There is growing recognition among Chinese policymakers
and creative practitioners that copyright has the
potential to encourage growth in creative and cultural
industries and to facilitate market-based reform of the
media sector. In spite of this, the integration of
copyright into Chinese legal, economic and social norms
has often been problematic. Although China’s formal
copyright law is now similar to copyright laws in any
Western jurisdiction, attitudes towards creativity and
the regulation of copying continue to be influenced by
1
the nation’s own unique history, as well as the
transitional nature of its media and legal systems.

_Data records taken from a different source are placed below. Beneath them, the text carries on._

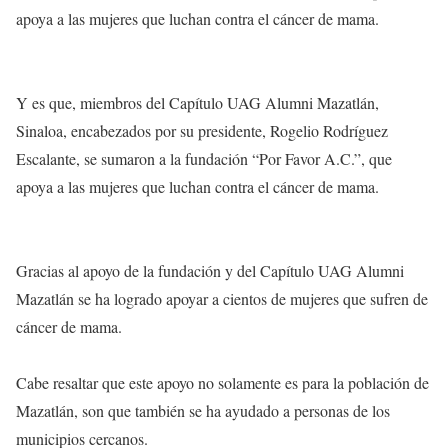
apoya a las mujeres que luchan contra el cáncer de mama.
Y es que, miembros del Capítulo UAG Alumni Mazatlán,
Sinaloa, encabezados por su presidente, Rogelio Rodríguez
Escalante, se sumaron a la fundación “Por Favor A.C.”, que
apoya a las mujeres que luchan contra el cáncer de mama.
Gracias al apoyo de la fundación y del Capítulo UAG Alumni
Mazatlán se ha logrado apoyar a cientos de mujeres que sufren de
cáncer de mama.
Cabe resaltar que este apoyo no solamente es para la población de
Mazatlán, son que también se ha ayudado a personas de los
municipios cercanos.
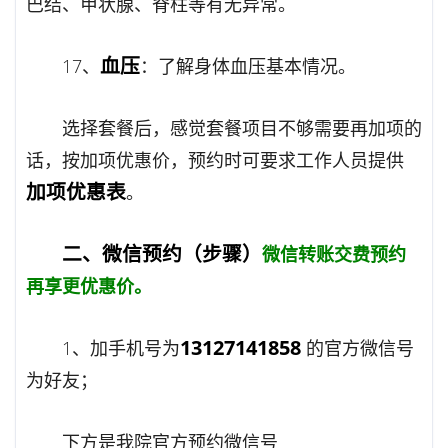
巴结、甲状腺、脊柱等有无异常。
血压
17、
：了解身体血压基本情况。
选择套餐后，感觉套餐项目不够需要再加项的
话，按加项优惠价，预约时可要求工作人员提供
加项优惠表
。
二、微信预约（步骤）
微信转账交费预约
再享更优惠价
。
13127141858
1、加手机号为
的官方微信号
为好友；
下方是我院官方预约微信号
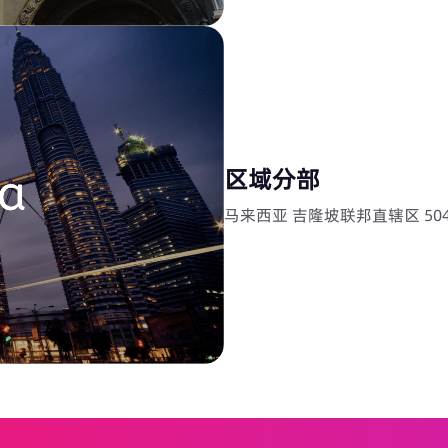
区域分部
马来西亚 吉隆坡联邦直辖区 50450 R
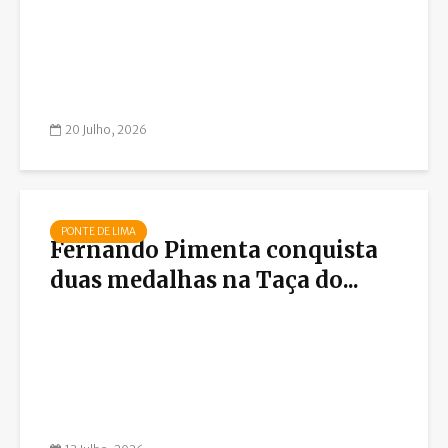
20 Julho, 2026
PONTE DE LIMA
Fernando Pimenta conquista
duas medalhas na Taça do...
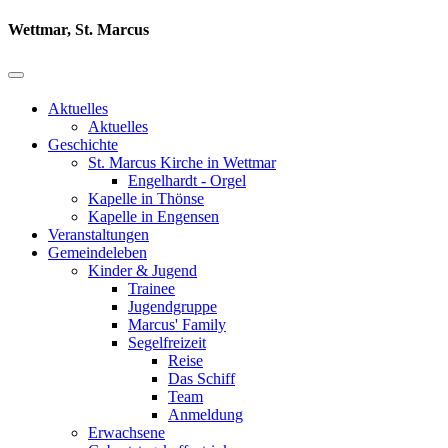
Wettmar, St. Marcus
Aktuelles
Aktuelles
Geschichte
St. Marcus Kirche in Wettmar
Engelhardt - Orgel
Kapelle in Thönse
Kapelle in Engensen
Veranstaltungen
Gemeindeleben
Kinder & Jugend
Trainee
Jugendgruppe
Marcus' Family
Segelfreizeit
Reise
Das Schiff
Team
Anmeldung
Erwachsene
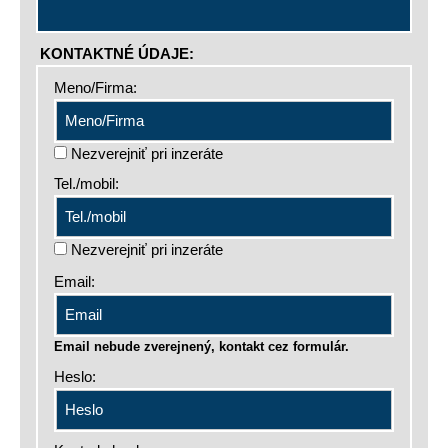
KONTAKTNÉ ÚDAJE:
Meno/Firma:
Nezverejniť pri inzeráte
Tel./mobil:
Nezverejniť pri inzeráte
Email:
Email nebude zverejnený, kontakt cez formulár.
Heslo:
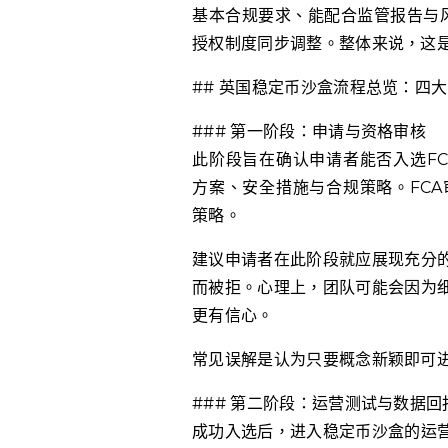
基本合规要求、能配合监管报告与风
授权制度同步调整。整体来说，这
## 英国稳定币沙盒流程总览：四
### 第一阶段：申请与资格审核
此阶段旨在确认申请者能否入选F
方案、安全措施与合规策略。FC
策略。
建议申请者在此阶段就应展现充分
而被拒。心理上，团队可能会因为
更有信心。
常见误解是认为只要概念新颖即可进
### 第二阶段：运营测试与数据回
成功入选后，进入稳定币沙盒的运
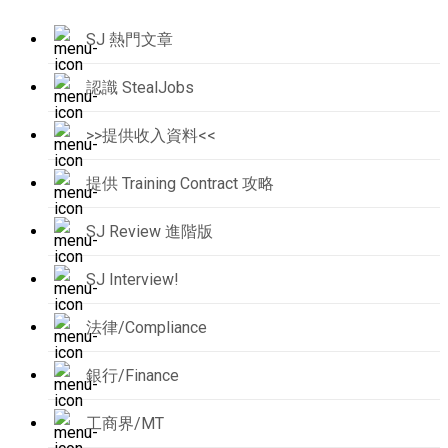
SJ 熱門文章
認識 StealJobs
>>提供收入資料<<
提供 Training Contract 攻略
SJ Review 進階版
SJ Interview!
法律/Compliance
銀行/Finance
工商界/MT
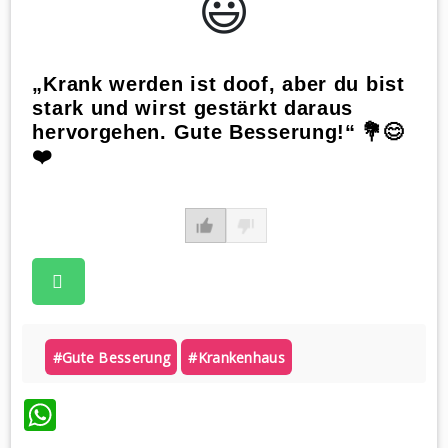
😃️
„Krank werden ist doof, aber du bist
stark und wirst gestärkt daraus
hervorgehen. Gute Besserung!“ 💐😊
❤️
#gute Besserung
#krankenhaus
WhatsApp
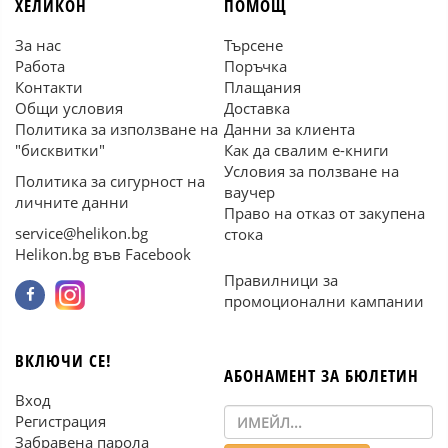
ХЕЛИКОН
ПОМОЩ
За нас
Търсене
Работа
Поръчка
Контакти
Плащания
Общи условия
Доставка
Политика за използване на
Данни за клиента
"бисквитки"
Как да свалим е-книги
Условия за ползване на
Политика за сигурност на
ваучер
личните данни
Право на отказ от закупена
service@helikon.bg
стока
Helikon.bg във Facebook
Правилници за
промоционални кампании
ВКЛЮЧИ СЕ!
АБОНАМЕНТ ЗА БЮЛЕТИН
Вход
Регистрация
Забравена парола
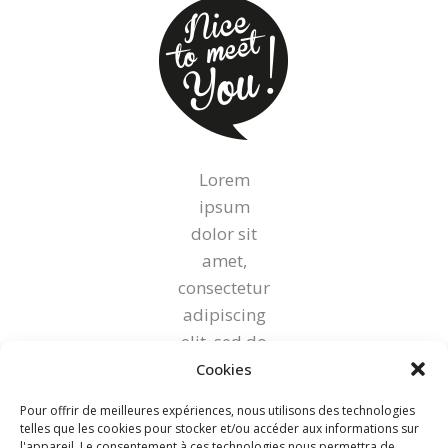
Lorem
ipsum
dolor sit
amet,
consectetur
adipiscing
elit, sed do
eiusmod
Cookies
tempor
Pour offrir de meilleures expériences, nous utilisons des technologies
incididunt
telles que les cookies pour stocker et/ou accéder aux informations sur
l'appareil. Le consentement à ces technologies nous permettra de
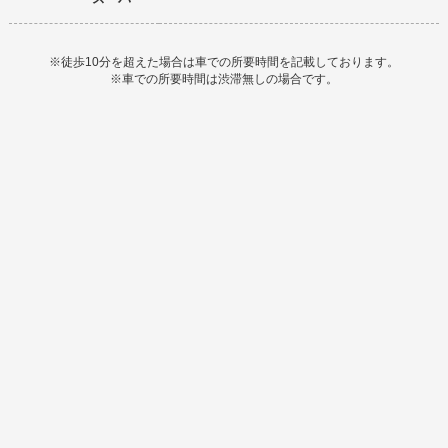
※徒歩10分を超えた場合は車での所要時間を記載しております。
※車での所要時間は渋滞無しの場合です。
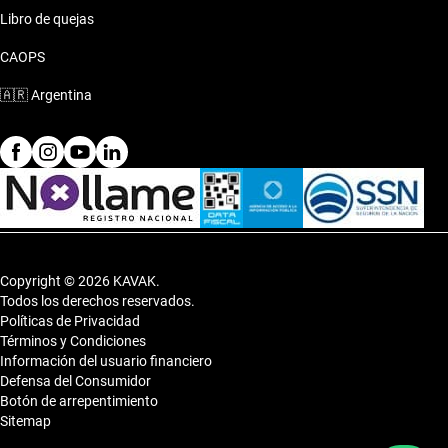
Libro de quejas
CAOPS
🇦🇷
Argentina
Copyright © 2026 KAVAK.
Todos los derechos reservados.
Políticas de Privacidad
Términos y Condiciones
Información del usuario financiero
Defensa del Consumidor
Botón de arrepentimiento
Sitemap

This chapter introduces the changing role of copyright in
China from a historical perspective. It begins by briefly
tracing the history of copyright, from a censorship
related system associated with the emergence of the
printing press in Imperial China, through modernization
during the Republican period, abolition under Communism,
and finally to the introduction of the People’s Republic
of China’s (PRC) first copyright law in 1990 and the
nation’s entry into the World Trade Organization (WTO) in
2001.
As this chapter discusses, copyright failed to take root
in Imperial China, in spite of the existence of a vibrant
commercial printing industry and awareness among creative
entrepreneurs of the value of being able to control
copying. Copyright fell on equally hard ground in the
first decades of the People’s Republic of China (PRC) and
was simply not compatible with Communist ideology that
2
opposed all forms of private property. As a result, China
remained isolated from many of the developments that gave
rise to the emergence of ‘copyright industries’ in other
markets during the twentieth century. Regardless of this
slow start, opening and reform have been associated with
strident efforts to both recognise and protect
intellectual property rights. The PRC now has a
comprehensive copyright law and a vast bureaucracy
dedicated to its administration and enforcement. As
reform processes gather pace and a new generation of
media industry entrepreneurs emerges, copyright is taking
on an increasingly prominent role in the growth of
vibrant, commercially focussed Chinese creative and
cultural industries.
Nonetheless, infringement remains rampant and it is
taking time for the soft infrastructure needed to support
a copyright-based economy to develop. Rather than
evolving alongside analogue technologies for copying and
distribution, China’s copyright industries are, in many
ways, being born digital. There are signs that some
3
media firms are finding it more profitable to simply
develop new business models than to attempt to apply
models that depend on strict enforcement, particularly in
a digital environment. Tensions between black-letter law
and copyright practices in China provide important
insight into the complex ways in which copyright connects
to wider commercial, economic, legal and technological
landscapes in all markets.
Confucianism and Copyright
William Alford’s treatise on the history of copyright in
China, To Steal a Book Is an Elegant Offense (1995), makes an
argument for the determining role of Chinese culture in
shaping modern attitudes towards copyright and its
enforcement. As Alford observes, during the Imperial
period Chinese governments exercised a high degree of
control over cultural norms and the circulation of ideas
through the promotion of Confucian ideals of thought,
behaviour and artistic achievement. Confucian philosophy
emphasises the importance of the past and the value of
established hierarchies in all aspects of life. The
4
Imperial examination (keju) system, established during the
Sui Dynasty in 605 and expanded during the Song Dynasty
(960–1279AD) examined candidates on their knowledge of a
centrally selected canon of Confucian texts in order to
select officials for the state’s bureaucracy. Copying
from an approved artistic and intellectual canon played a
key role in the exercise of power over Chinese subjects,
allowing the government to ensure that Confucian texts
were internalized by scholars throughout the nation. It
also ensured that the moral codes, attitudes and values
that these texts contained were applied at every level of
the political and education system (Alford, 1995: 19–20;
Dimitrov, 2009).
Within the Confucian framework morality was defined by
tradition (Oldstone-Moore, 2003) and individuals were
encouraged to think of themselves as transmitters rather
than creators of knowledge (Confucius, 1998:VII:20).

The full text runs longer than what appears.